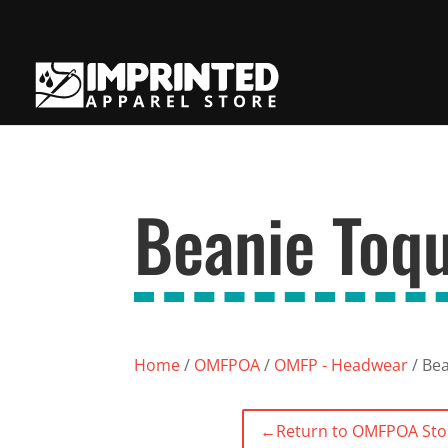
Beanie Toq
Home
/
OMFPOA
/
OMFP - Headwear
/ Be
←
Return to OMFPOA Sto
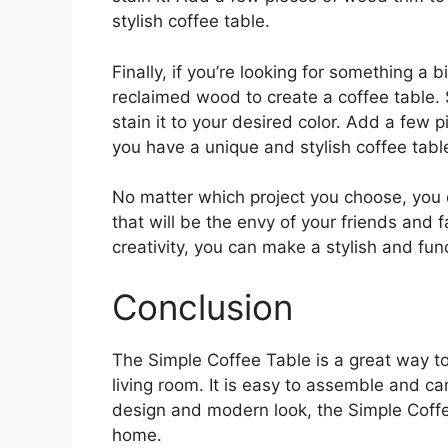
stylish coffee table.
Finally, if you’re looking for something a 
reclaimed wood to create a coffee table.
stain it to your desired color. Add a few p
you have a unique and stylish coffee tabl
No matter which project you choose, you 
that will be the envy of your friends and f
creativity, you can make a stylish and fun
Conclusion
The Simple Coffee Table is a great way to
living room. It is easy to assemble and ca
design and modern look, the Simple Coffee
home.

YOUR ASSIGNMENT: For this exercise, copy the lines from the one that contains "that will be the envy of your friends and f" through the last line of the records, exactly and only those.

ANSWER TO THIS TASK:
that will be the envy of your friends and f
creativity, you can make a stylish and fun
Conclusion
The Simple Coffee Table is a great way to
living room. It is easy to assemble and ca
design and modern look, the Simple Coffee
home.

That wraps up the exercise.